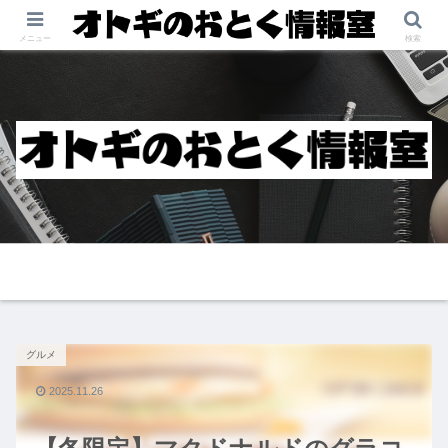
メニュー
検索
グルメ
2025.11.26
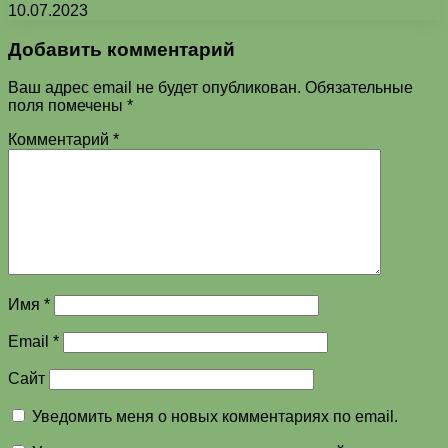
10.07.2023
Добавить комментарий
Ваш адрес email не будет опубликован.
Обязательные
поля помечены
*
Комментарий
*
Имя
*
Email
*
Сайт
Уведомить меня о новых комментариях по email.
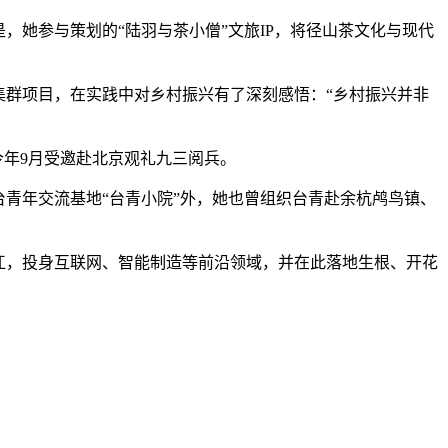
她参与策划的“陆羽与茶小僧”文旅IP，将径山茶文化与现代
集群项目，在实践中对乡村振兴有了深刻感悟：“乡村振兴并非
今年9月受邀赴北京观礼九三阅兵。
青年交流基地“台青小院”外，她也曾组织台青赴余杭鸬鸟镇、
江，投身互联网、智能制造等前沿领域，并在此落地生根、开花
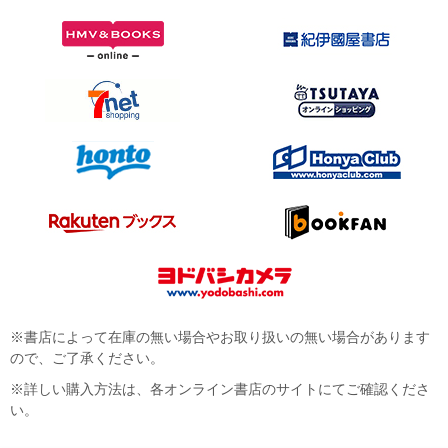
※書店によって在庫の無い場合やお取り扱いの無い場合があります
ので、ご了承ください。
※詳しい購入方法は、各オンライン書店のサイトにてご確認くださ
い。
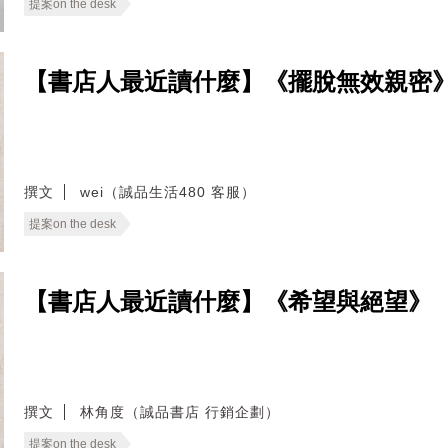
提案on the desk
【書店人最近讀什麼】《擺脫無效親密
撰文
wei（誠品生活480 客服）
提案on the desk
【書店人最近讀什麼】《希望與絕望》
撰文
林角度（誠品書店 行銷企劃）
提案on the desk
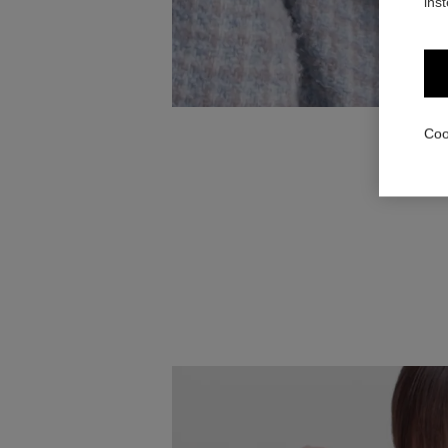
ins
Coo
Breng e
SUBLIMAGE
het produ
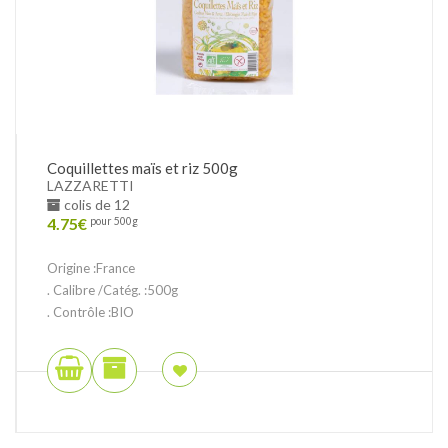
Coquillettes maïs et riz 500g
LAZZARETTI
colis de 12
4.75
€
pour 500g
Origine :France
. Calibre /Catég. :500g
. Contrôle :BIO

-*-

• _ASSIGNMENT_
Leave out each picture and extract the lines from the one containing "Добавить комментарий" through the end of the records above, inclusive, exactly as they stand.

• _OUTPUT FOR THIS EXERCISE_
Добавить комментарий
Ваш адрес email не будет опубликован.
Обязательные
поля помечены
*
Комментарий
*
Имя
*
Email
*
Сайт
Уведомить меня о новых комментариях по email.
她参与策划的“陆羽与茶小僧”文旅IP，将径山茶文化与现代
集群项目，在实践中对乡村振兴有了深刻感悟：“乡村振兴并非
今年9月受邀赴北京观礼九三阅兵。
青年交流基地“台青小院”外，她也曾组织台青赴余杭鸬鸟镇、
江，投身互联网、智能制造等前沿领域，并在此落地生根、开花
※書店によって在庫の無い場合やお取り扱いの無い場合があります
ので、ご了承ください。
※詳しい購入方法は、各オンライン書店のサイトにてご確認くださ
い。
提案on the desk
【書店人最近讀什麼】《擺脫無效親密
撰文
wei（誠品生活480 客服）
提案on the desk
【書店人最近讀什麼】《希望與絕望》
撰文
林角度（誠品書店 行銷企劃）
提案on the desk
ins
Coo
Breng e
SUBLIMAGE
het produ
Coquillettes maïs et riz 500g
LAZZARETTI
colis de 12
4.75
€
pour 500g
Origine :France
. Calibre /Catég. :500g
. Contrôle :BIO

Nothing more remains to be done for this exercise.